ティアラが恐る恐る顔を上げると、そこには、数日前に永遠の別れを告げたはずのユーマが、これ以上ないほど気まずそうな顔をして立っていた。


「ユ……ユーマ。なんで……」


「なんでって、母ちゃんを迎えに行って、戻ってきたんだよ……」


「えっ、えぇぇぇぇぇ!!??」


慌ててユーマと佳代の顔を交互に見るティアラ。途端に顔が熱くなる。


「……だから言っただろ」


ユーマが口を尖らせる。


「言ってないよぉぉぉ!」


恥ずかしすぎて、たまらない。


「……それよりさぁ、お前。さっきから何なんだよ、あのポエム」


「ポ……っ!?」


ティアラの顔が一瞬で沸騰したように赤くなる。

今の今まで、自分が世界一不幸なヒロインになりきって絶叫していたのを、本人の目の前で、しかもユーマのお母さんも見ている前でブチまけていた事実に改めて思考が向かうと、もう大パニック! 時間を巻き戻して欲しいと、こんなに思った事はない。
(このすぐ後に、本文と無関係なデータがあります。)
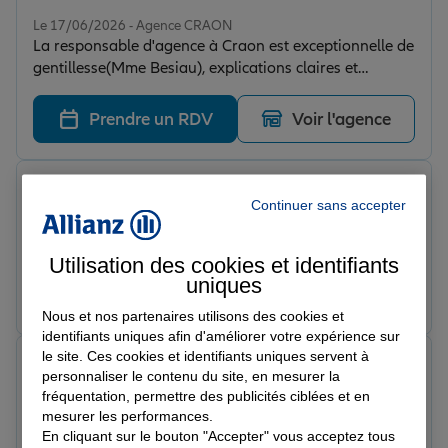
Note de 5 sur 5
Le 17/06/2026 - Agence CRAON
La responsable d'agence à Craon est exceptionnelle de
gentillesse(Mme Besiau), explications claires et
précises, accueil toujours agréable avec le sourire,
cliente depuis de nombreuses années je recommande
Prendre un RDV
Voir l'agence
à 100%.
Valentin R.
Continuer sans accepter
Note de 5 sur 5
Le 17/06/2026 - Agence CRAON
Bonne acueille et prise en charge rapide
Utilisation des cookies et identifiants
uniques
Prendre un RDV
Voir l'agence
Nous et nos partenaires utilisons des cookies et
identifiants uniques afin d'améliorer votre expérience sur
le site. Ces cookies et identifiants uniques servent à
Clement C.
personnaliser le contenu du site, en mesurer la
Note de 5 sur 5
fréquentation, permettre des publicités ciblées et en
Le 13/06/2026 - Agence CRAON
mesurer les performances.
Excellent cabinet. L'équipe est très rapide, réactive et
En cliquant sur le bouton "Accepter" vous acceptez tous
apporte toujours des conseils avisés et adaptés à nos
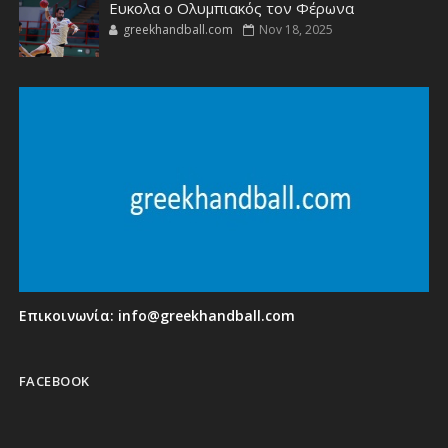
Ευκολα ο Ολυμπιακός τον Φέρωνα
greekhandball.com
Nov 18, 2025
Επικοινωνία:
info@greekhandball.com
FACEBOOK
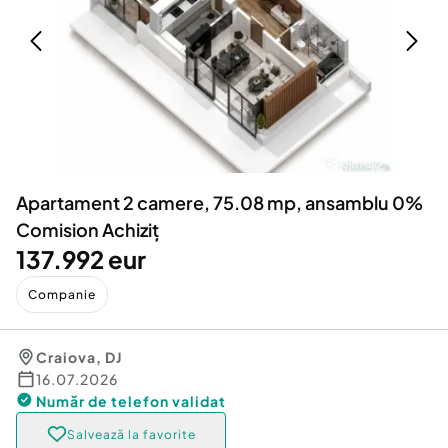
Locuri de munca
Utilaje agricole si industriale
Servicii
Piese auto si accesorii
Animale de companie
Dacia Duster
Afaceri și echipamente profesionale
Inchiriere Bunuri si Vehicule
Apartament 2 camere, 75.08 mp, ansamblu 0%
Comision Achiziț
137.992 eur
Companie
Craiova
,
DJ
16.07.2026
Număr de telefon
validat
Salvează la favorite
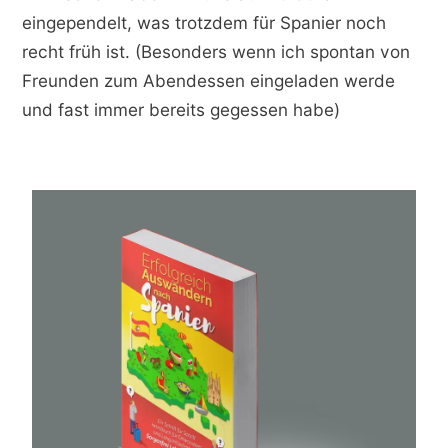
eingependelt, was trotzdem für Spanier noch
recht früh ist. (Besonders wenn ich spontan von
Freunden zum Abendessen eingeladen werde
und fast immer bereits gegessen habe)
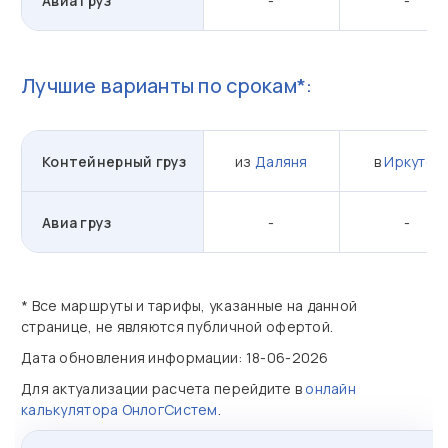
Авиа груз
-
-
Лучшие варианты по срокам*:
Контейнерный груз
из
Даляня
в
Иркутск
Авиа груз
-
-
* Все маршруты и тарифы, указанные на данной
странице, не являются публичной офертой.
Дата обновления информации: 18-06-2026
Для актуализации расчета перейдите в
онлайн
калькулятора ОнлогСистем
.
黒歴史に大赤面しているティアラの内情に気づいた佳代が、二人の間に割って入る。


「ごめんなさいね、ティアラさん。私がこの子の母親の、佳代です。ユーマからあなたの話は聞いていたのよ」


(ユーマのお母様……)


(……今更どんな挨拶が出来ると思う!? あんな恥ずかしいところを見られた上で、しれっと挨拶するのも逆に恥ずかしいってェェェ!!)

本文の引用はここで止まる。